Grace pauses, both of us staring at each other before her expression softens and her hand reaches across the counter for me. There's a stain right where our hands meet from a bottle of red wine that Darren swiped from his mom at the end of our senior year. The memory is faded and foggy in my mind but I remember Ellie screaming and Savannah desperately trying to clean up the crimson liquid before it soaked into the cheap Formica counter.

"You don't have to let things hold you back either Brett." Grace says gently.

I scoff, accidentally, but it's a genuine reaction because it feels like all I do is let things hold me back. It's how I was raised. Grace releases a slow breath, her fingers squeezing my arm.

"All you need to do is live a life that makes you happy."

She makes it sound so easy. And maybe it would be if she had been my mom from the get go.

"I know you're still worried about your parents and their beliefs but those don't have to be yours Brett. You're allowed to be your own person. You're allowed to do what makes you happy."

Her green eyes are soft and full of love as she tries to force the words into my soul. It's not the first time she's told me some version of this and it's not the first time I sat there wanting to believe it.

"I don't know if you and James will end up together, you might not and you'll be okay. But what's not okay is letting your parents have so much control over you and your life. Don't give them that."

I swallow down a lump that's lodged itself in my throat, surrounded by a home that's only ever shown me love and acceptance, with a woman who provided that. A woman I have wished countless times had been my mom. Why did I have to grow up with my parents? With their strict stifling rules? And their overbearing political and social views? Why did I have to be gay? Especially under that roof? It wouldn't have mattered had I been Grace's son.

But somewhere in all of my what if's, I know that Grace is right. I've spent my entire life, bending to the rules and opinions of my parents. Even after they tossed me aside. And I don't want to feel this way anymore. I don't want to be alone.

I know it's not as easy as flipping a switch. I can't just stop fearing things. But I came home for a reason. And I'm not going to let that reason slip away without trying.

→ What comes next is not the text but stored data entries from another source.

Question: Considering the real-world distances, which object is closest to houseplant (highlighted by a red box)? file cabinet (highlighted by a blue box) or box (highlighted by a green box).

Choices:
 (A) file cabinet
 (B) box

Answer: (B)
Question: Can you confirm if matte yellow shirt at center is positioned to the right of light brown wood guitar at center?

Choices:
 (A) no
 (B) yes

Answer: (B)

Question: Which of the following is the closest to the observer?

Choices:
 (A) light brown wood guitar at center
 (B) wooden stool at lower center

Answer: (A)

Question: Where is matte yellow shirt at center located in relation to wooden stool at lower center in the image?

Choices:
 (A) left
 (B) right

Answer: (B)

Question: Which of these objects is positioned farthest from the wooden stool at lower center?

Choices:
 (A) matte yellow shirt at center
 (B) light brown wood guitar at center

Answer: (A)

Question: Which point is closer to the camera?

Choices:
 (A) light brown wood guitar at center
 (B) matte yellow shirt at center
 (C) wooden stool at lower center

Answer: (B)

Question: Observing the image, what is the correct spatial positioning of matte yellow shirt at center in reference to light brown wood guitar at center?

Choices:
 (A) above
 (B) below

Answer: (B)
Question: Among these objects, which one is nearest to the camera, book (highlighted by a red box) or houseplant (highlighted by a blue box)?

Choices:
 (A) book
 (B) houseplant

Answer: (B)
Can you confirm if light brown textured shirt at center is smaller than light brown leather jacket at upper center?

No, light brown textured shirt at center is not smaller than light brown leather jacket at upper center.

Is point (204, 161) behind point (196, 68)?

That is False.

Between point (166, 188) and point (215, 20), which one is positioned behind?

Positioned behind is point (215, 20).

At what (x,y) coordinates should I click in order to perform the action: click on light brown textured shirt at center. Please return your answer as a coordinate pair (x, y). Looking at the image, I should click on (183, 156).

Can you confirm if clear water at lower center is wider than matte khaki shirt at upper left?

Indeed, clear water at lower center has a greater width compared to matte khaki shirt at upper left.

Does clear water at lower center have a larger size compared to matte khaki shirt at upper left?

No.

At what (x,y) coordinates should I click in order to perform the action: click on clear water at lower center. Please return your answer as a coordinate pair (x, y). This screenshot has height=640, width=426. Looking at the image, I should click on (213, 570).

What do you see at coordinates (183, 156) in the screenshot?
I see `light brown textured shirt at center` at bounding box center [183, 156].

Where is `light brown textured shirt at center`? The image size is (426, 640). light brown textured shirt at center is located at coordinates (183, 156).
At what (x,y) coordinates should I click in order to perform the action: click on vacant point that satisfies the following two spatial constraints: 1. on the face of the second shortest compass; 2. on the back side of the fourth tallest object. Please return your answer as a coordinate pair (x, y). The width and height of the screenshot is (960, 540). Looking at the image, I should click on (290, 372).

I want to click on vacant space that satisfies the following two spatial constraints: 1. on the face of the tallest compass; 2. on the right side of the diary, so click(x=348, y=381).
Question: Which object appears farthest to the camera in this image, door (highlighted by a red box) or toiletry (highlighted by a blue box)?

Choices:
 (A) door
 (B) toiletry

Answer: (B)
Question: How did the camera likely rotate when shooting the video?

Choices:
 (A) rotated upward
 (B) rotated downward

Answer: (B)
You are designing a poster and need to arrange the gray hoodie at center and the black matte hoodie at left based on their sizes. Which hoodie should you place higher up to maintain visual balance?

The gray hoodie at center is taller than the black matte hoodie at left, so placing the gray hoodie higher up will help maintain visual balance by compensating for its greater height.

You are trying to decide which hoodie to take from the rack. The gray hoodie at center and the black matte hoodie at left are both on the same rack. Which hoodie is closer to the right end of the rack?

I tell Grace "thanks" leaving my water abandoned on the counter after a hug and slip away to my room. As soon as the door is shut, I stare at my meticulously made bed with its tight corners and anger rips through me. Why am I still making my bed like this? Why is my room still devoid of anything that represents me?

Bounding to my bed, I tug at the corners, pulling them from their folds. I tear at the smoothed out comforter, balling it up and leaving everything disheveled as my chest heaves, my teeth ground together.

It's at this moment that the anger that consumes me ebbs away and I'm left with the realization that I hate my parents. I hate them.